O senador, delegado licenciado da Polícia Civil há duas décadas, concedeu entrevista à Agência Brasil nesta sexta-feira (7). Vieira reconhece a possibilidade de ampliar penas e endurecer o regime de cumprimento para líderes de facções, mas alerta que isso deve ser feito sem desestruturar a investigação.
Papel das Forças Armadas
Vieira defendeu atuação das Forças Armadas no controle de fronteiras, mas questionou a eficácia de operações de Garantia da Lei e da Ordem (GLO) em áreas urbanas. Para o parlamentar, essas ações produzem “resultados mínimos e temporários”.
Financiamento da segurança
O relator sugeriu a possibilidade de excepcionar despesas de segurança pública das atuais regras fiscais. “Um país que gasta R$ 5 bilhões para financiar eleições tem recursos para proteger a vida do cidadão”, afirmou, sinalizando que a CPI pretende reunir dados que embasem um plano nacional de segurança com financiamento estável.
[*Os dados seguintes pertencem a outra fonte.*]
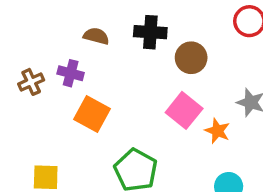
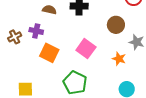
brown circle: (191, 58) -> (116, 25), moved
pink square: (184, 110) -> (86, 49), moved

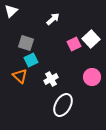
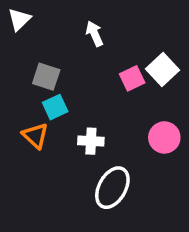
white arrow: (53, 19) -> (94, 34), turned -72
white cross: (51, 79) -> (91, 141), turned 32

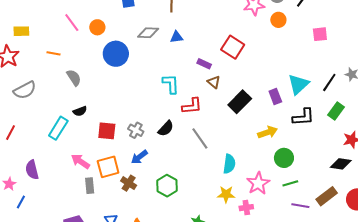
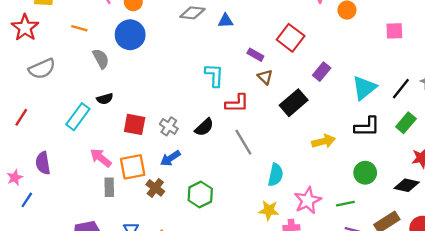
blue circle: (116, 54) -> (130, 35), moved
purple rectangle: (275, 96) -> (322, 72), moved, turned 56
green circle: (284, 158) -> (365, 173), moved

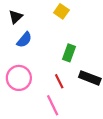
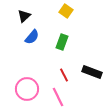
green rectangle: (69, 53) -> (62, 42), moved
pink circle: (19, 78) -> (27, 89), moved

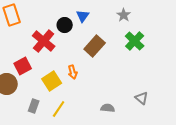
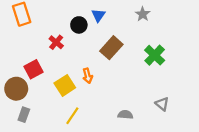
red cross: (44, 41) -> (56, 42), size x0.6
green cross: (135, 41) -> (155, 55), moved
gray rectangle: (34, 106) -> (24, 115), moved

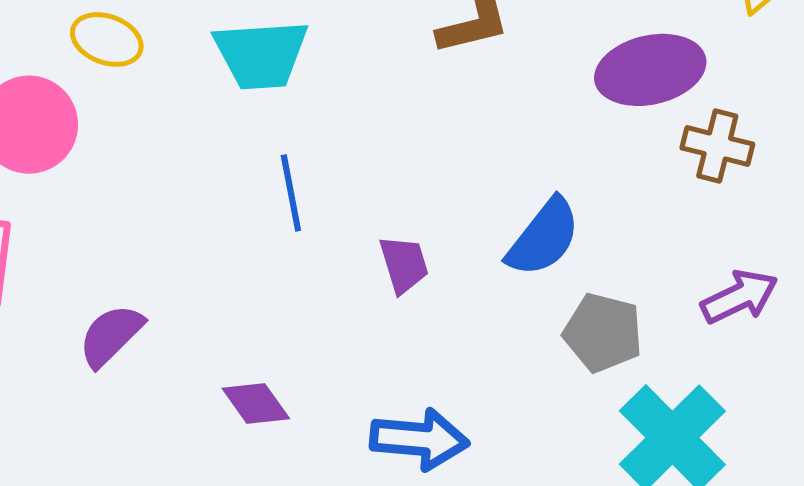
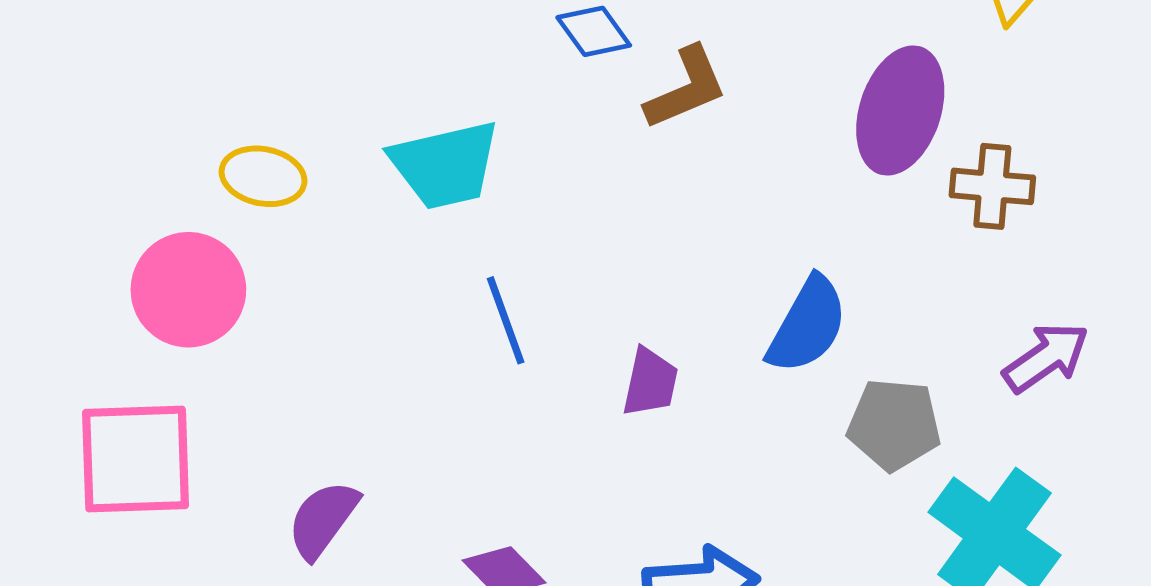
purple ellipse: (650, 70) -> (900, 110), turned -50
purple trapezoid: (404, 264) -> (650, 382), turned 38

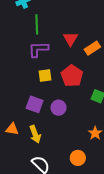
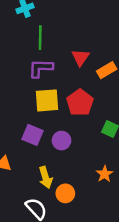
yellow square: (45, 75) -> (47, 100), size x1.5
yellow arrow: (35, 134) -> (46, 177), moved
orange circle: (78, 158) -> (65, 193), moved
Convocação de chefes de facção
Vieira declarou ser contrário aos requerimentos que pedem a oitiva de líderes de facções presos. Para ele, conceder espaço aos criminosos não traria informações úteis e poderia fortalecer as organizações.
Operações recentes
O senador citou as operações Carbono Oculto, voltada à lavagem de dinheiro em postos de combustíveis, e Contenção, que resultou em 121 mortes no Rio de Janeiro, como ações complementares no enfrentamento ao crime organizado. Segundo ele, é necessário combinar o estrangulamento financeiro das facções com a retomada de territórios controlados pelos criminosos.
Vieira acrescentou que a CPI também investigará a infiltração de organizações criminosas em setores da economia formal, especialmente no mercado de combustíveis, e avaliará propostas legislativas para dificultar a lavagem de dinheiro.